Alessandro Carrera is Moores Professor of Italian Studies and World Cultures and Literatures at the University of Houston, Texas. He has translated the songs and prose of Bob Dylan into Italian, including Chronicles, Volume One and Tarantula, and authored La voce di Bob Dylan.
Britt Eisnor is a writer and researcher. Britt graduated from Emerson College in 2019 with a BA in Visual Media Arts Production, and works in museums. She has spoken about Dylan to the Wall Street Journal and Definitely Dylan podcast, and posts about Dylan on Instagram.
Michael Gray is a critic, writer and public speaker. His book Song & Dance Man: The Art of Bob Dylan (1972), was the first critical study of Dylan’s work. The massive third edition Song & Dance Man III was first published in 1999. He has also authored Bob Dylan Encyclopedia (2006) and Hand Me My Travelin’ Shoes: In Search of Blind Willie McTell (2007).
Bill Lattanzi is a playwright, video editor, and writer. His essays have appeared in Los Angeles Review of Books and WBUR’s Cognoscenti, and he has presented on Bob Dylan and Sam Shepard. He is a past Hall Humanities Fellow at U. of Kansas, a Knight Fellow in Science Journalism at MIT, and holds a master’s degree in creative writing from Boston University.

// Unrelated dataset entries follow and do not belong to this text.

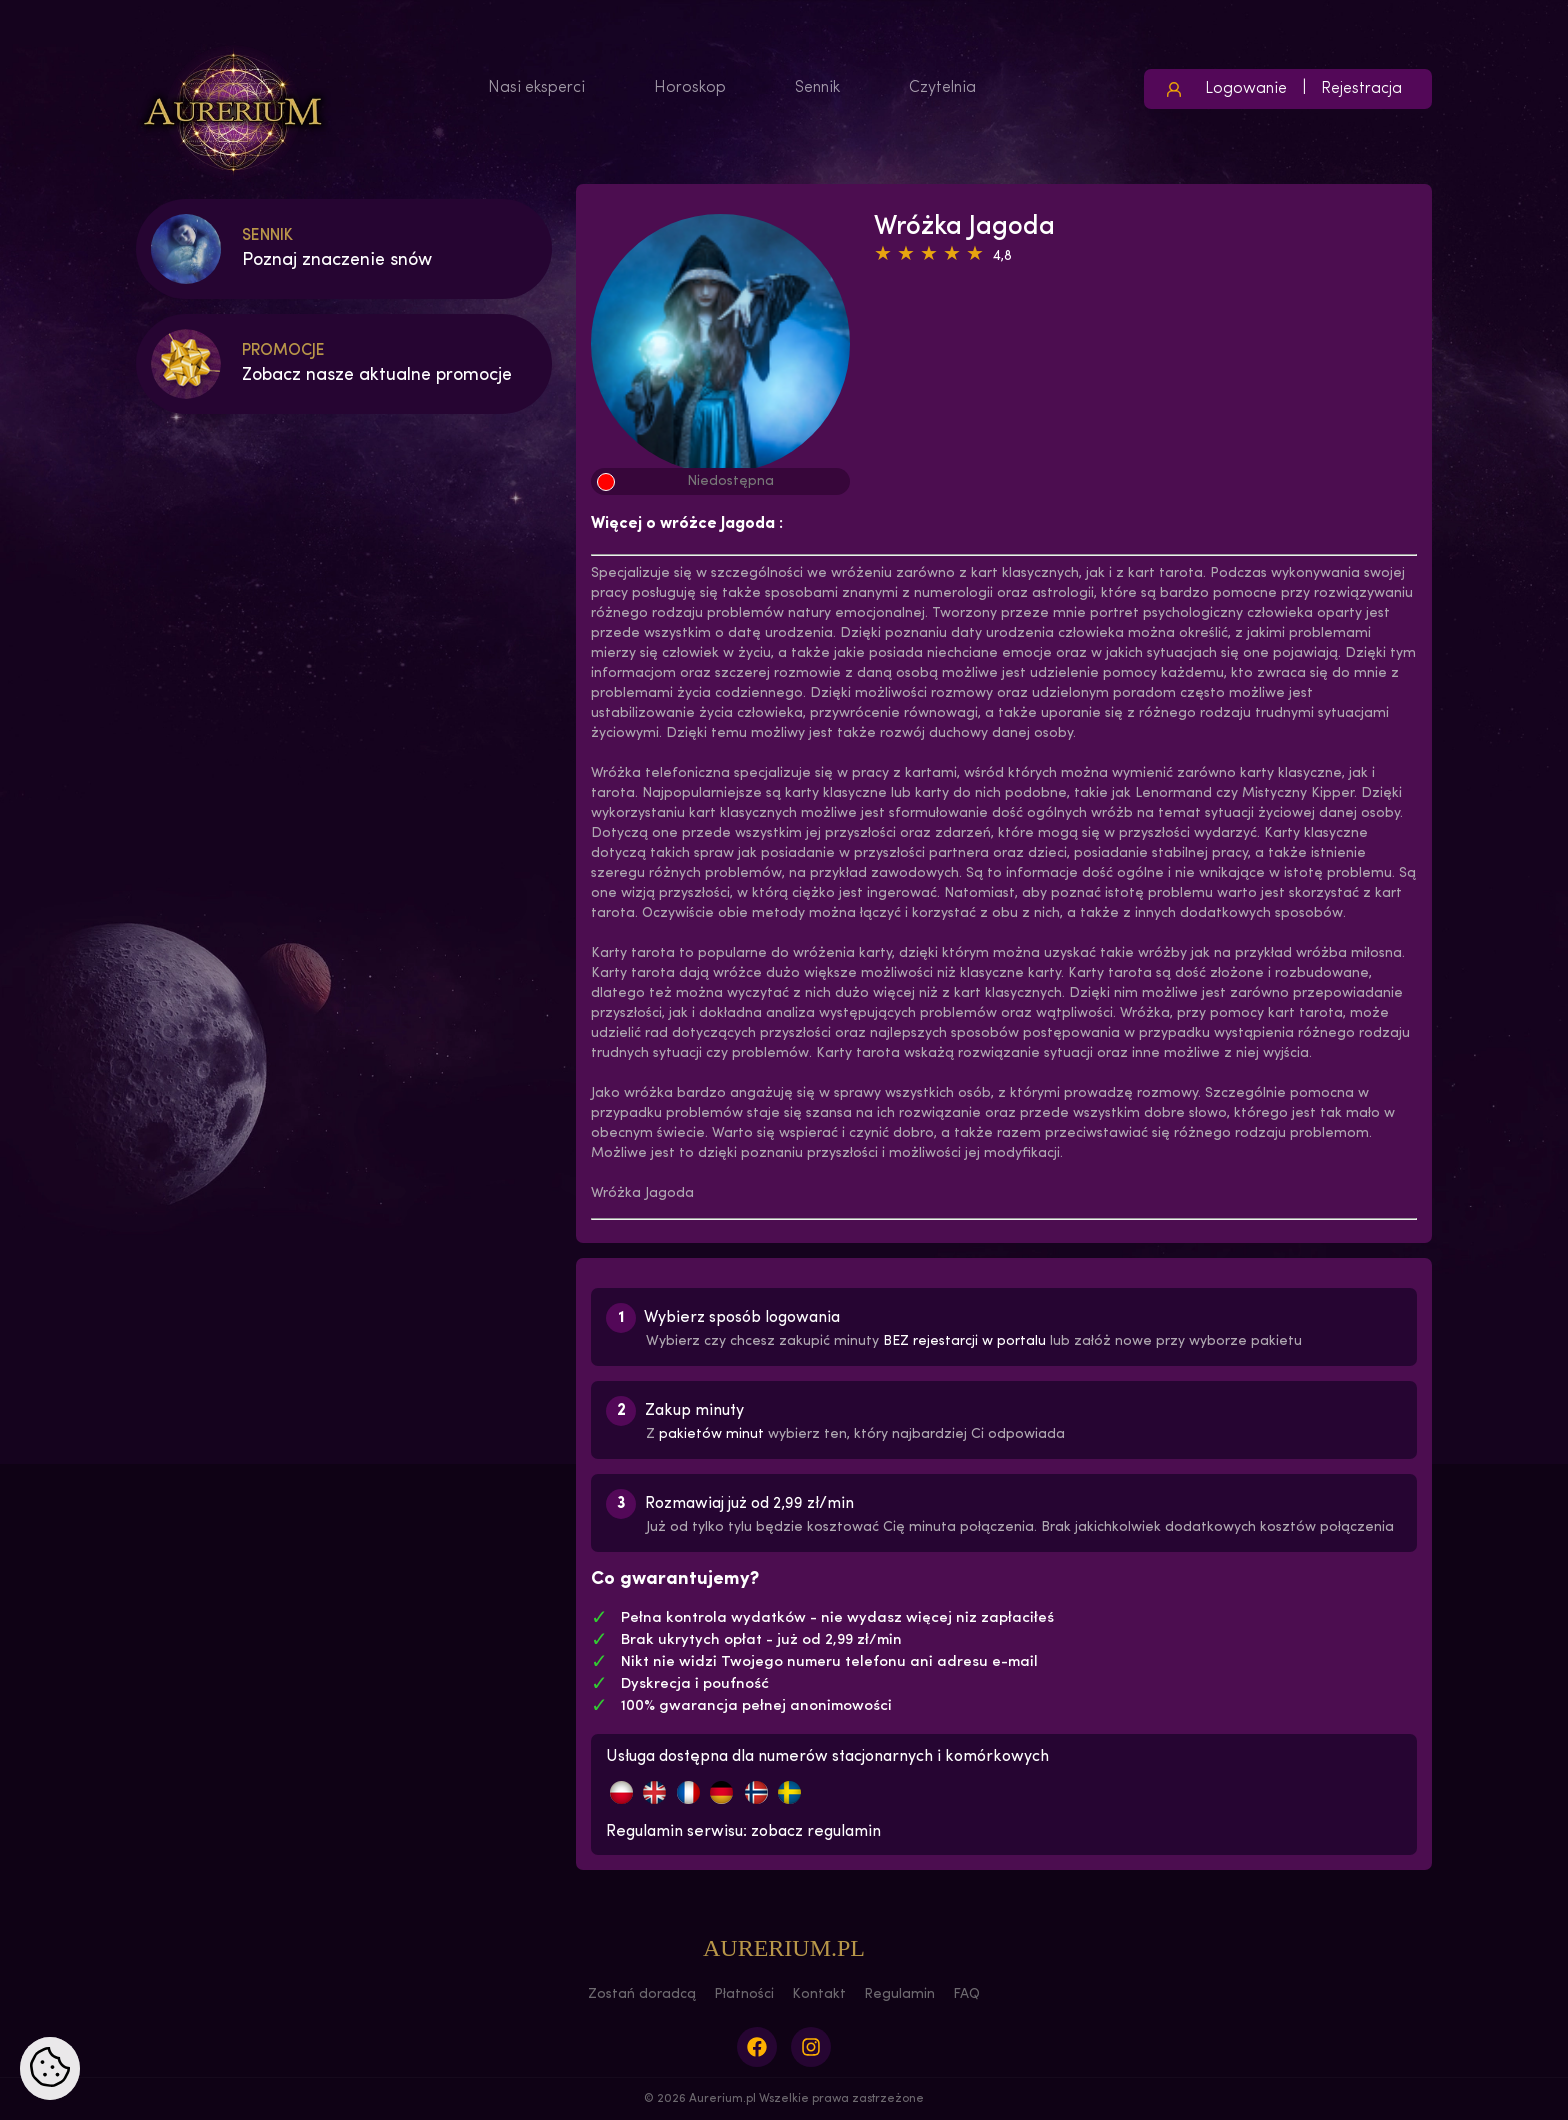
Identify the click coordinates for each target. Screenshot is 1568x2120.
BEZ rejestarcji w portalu (964, 1341)
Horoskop (690, 88)
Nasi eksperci (536, 88)
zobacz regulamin (816, 1832)
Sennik (817, 88)
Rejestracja (1361, 89)
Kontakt (819, 1994)
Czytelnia (942, 88)
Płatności (744, 1994)
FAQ (966, 1994)
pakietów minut (711, 1434)
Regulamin (899, 1994)
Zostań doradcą (642, 1994)
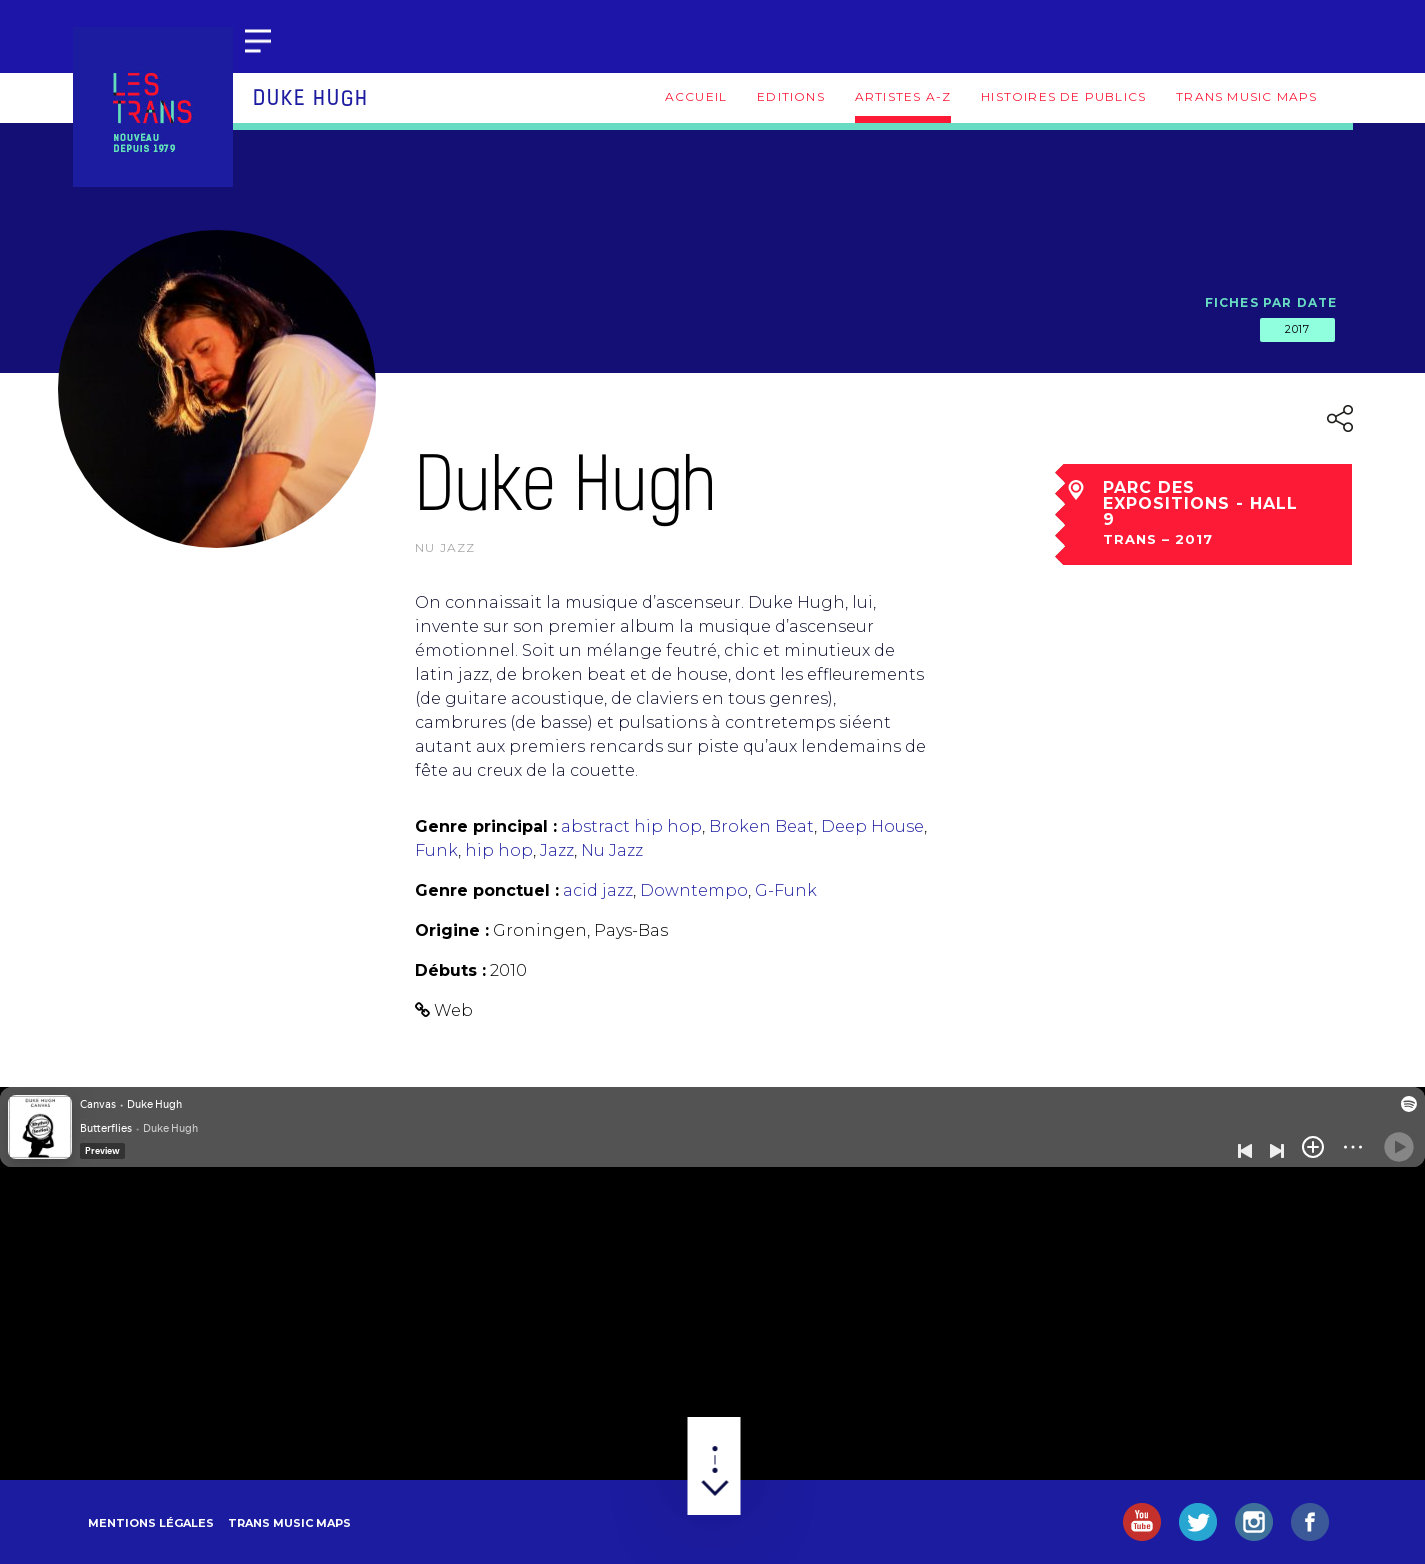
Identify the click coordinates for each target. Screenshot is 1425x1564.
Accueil (696, 96)
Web (453, 1010)
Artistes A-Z (903, 96)
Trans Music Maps (1246, 96)
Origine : (452, 930)
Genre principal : (486, 826)
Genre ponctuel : (487, 890)
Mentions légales (151, 1523)
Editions (791, 96)
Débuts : (450, 970)
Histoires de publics (1063, 96)
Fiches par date (1271, 302)
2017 (1297, 329)
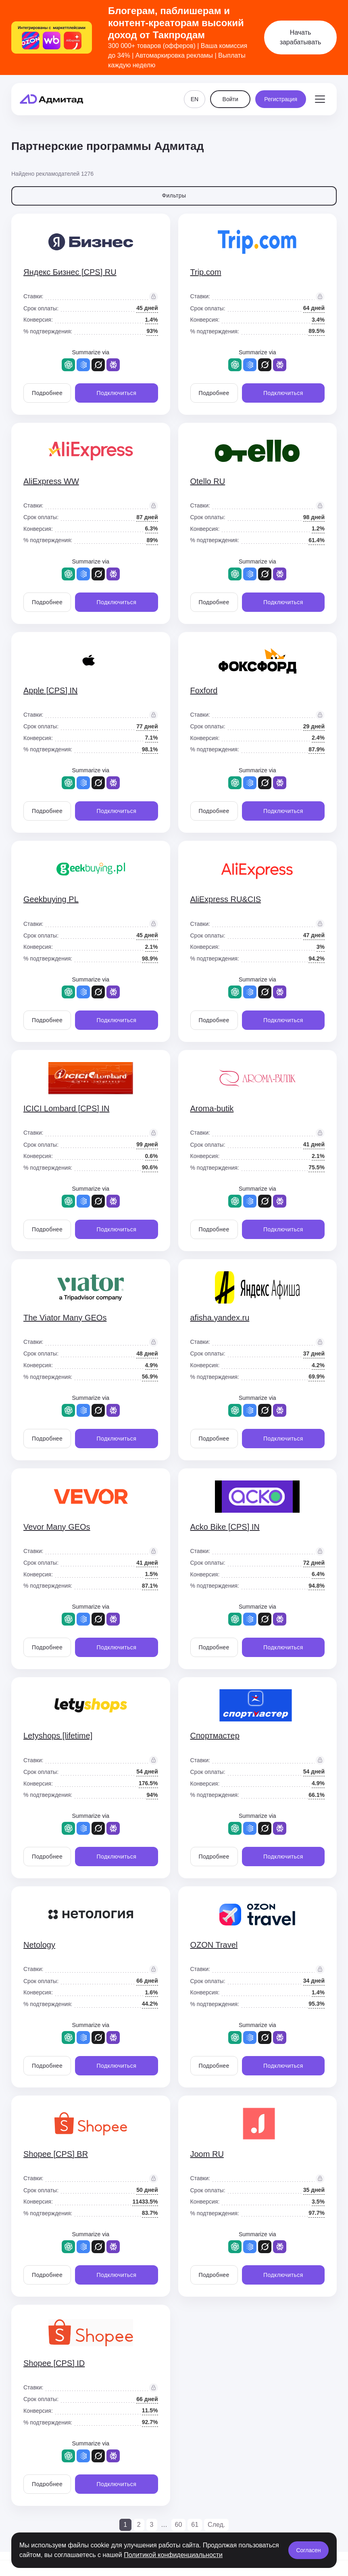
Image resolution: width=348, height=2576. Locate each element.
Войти (230, 99)
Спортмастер (215, 1735)
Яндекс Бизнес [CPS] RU (70, 272)
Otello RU (207, 481)
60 (178, 2524)
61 (194, 2524)
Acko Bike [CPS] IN (225, 1526)
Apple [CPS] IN (50, 690)
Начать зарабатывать (300, 37)
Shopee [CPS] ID (54, 2363)
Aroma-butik (212, 1108)
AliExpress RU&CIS (225, 899)
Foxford (204, 690)
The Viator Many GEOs (64, 1317)
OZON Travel (214, 1944)
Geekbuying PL (51, 899)
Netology (39, 1944)
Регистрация (280, 99)
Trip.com (205, 272)
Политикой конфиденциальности (173, 2554)
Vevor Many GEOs (56, 1526)
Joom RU (207, 2154)
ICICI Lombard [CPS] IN (66, 1108)
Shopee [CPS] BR (55, 2154)
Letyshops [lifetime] (57, 1735)
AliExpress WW (51, 481)
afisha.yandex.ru (220, 1317)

Griffin Ondaatje is a writer and documentary filmmaker. His essay “Highway to the Sea” was published in BOB DYLAN: Mixing Up the Medicine. His books include The Mosquito Brothers and The Camel in the Sun. Currently he is writing Half Wild, a book of essays and interviews on Dylan’s music. He lives in Toronto with his family.
Thomas G. Palaima is Robert M. Armstrong Professor of Classics at University of Texas, Austin and a MacArthur fellow. He has written over 500 commentaries, reviews, features, and poems. These have appeared in the Times Higher Education, Michigan War Studies Review, Arion, The Texas Observer, the Los Angeles Times, and commondreams.org.
Craig Proctor has been published in literary journals including Blood & Aphorisms and Brick. He co-directed the documentary film Complete Unknown (2003), and co-wrote You Shoot Me in a Dream, a monograph on Harvey Keitel.
David Sheftman is a native New Yorker whose abiding loves are his wife and daughter, the literary arts, baseball, and folk music. He teaches English composition courses full-time at Cabrillo College in Aptos, CA, and outside of teaching enjoys singing and playing “A Hard Rains A-Gonna Fall” on acoustic guitar.